* [Work to be completed]:
At the line that holds "Find all instances", start repeating, and keep going exactly through the final line of the material; include both ends and skip the pictures.

--*--

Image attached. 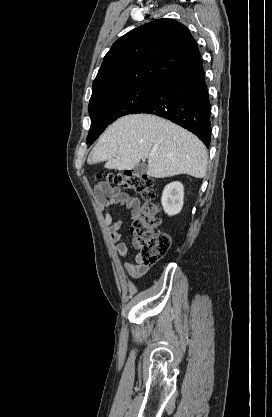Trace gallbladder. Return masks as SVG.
Instances as JSON below:
<instances>
[{
  "mask_svg": "<svg viewBox=\"0 0 272 417\" xmlns=\"http://www.w3.org/2000/svg\"><path fill=\"white\" fill-rule=\"evenodd\" d=\"M146 171H147V165L145 163H140L134 167L135 175H138V176L143 175L146 173Z\"/></svg>",
  "mask_w": 272,
  "mask_h": 417,
  "instance_id": "obj_1",
  "label": "gallbladder"
}]
</instances>
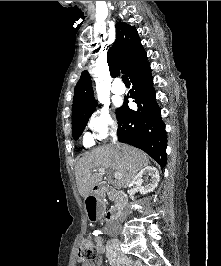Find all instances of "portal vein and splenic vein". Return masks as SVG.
<instances>
[{
    "label": "portal vein and splenic vein",
    "instance_id": "portal-vein-and-splenic-vein-1",
    "mask_svg": "<svg viewBox=\"0 0 221 266\" xmlns=\"http://www.w3.org/2000/svg\"><path fill=\"white\" fill-rule=\"evenodd\" d=\"M93 172H105V168H98V169H95V170H93ZM114 177L116 178V179H118V180H120L121 179V174L120 173H117V172H115L114 173Z\"/></svg>",
    "mask_w": 221,
    "mask_h": 266
}]
</instances>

--*--

* [Completed exercise]:
Find all instances of "portal vein and splenic vein". Return masks as SVG.
<instances>
[{
    "label": "portal vein and splenic vein",
    "instance_id": "portal-vein-and-splenic-vein-1",
    "mask_svg": "<svg viewBox=\"0 0 221 266\" xmlns=\"http://www.w3.org/2000/svg\"><path fill=\"white\" fill-rule=\"evenodd\" d=\"M93 172H105V168H98V169H95V170H93ZM114 177L116 178V179H118V180H120L121 179V174L120 173H117V172H115L114 173Z\"/></svg>",
    "mask_w": 221,
    "mask_h": 266
}]
</instances>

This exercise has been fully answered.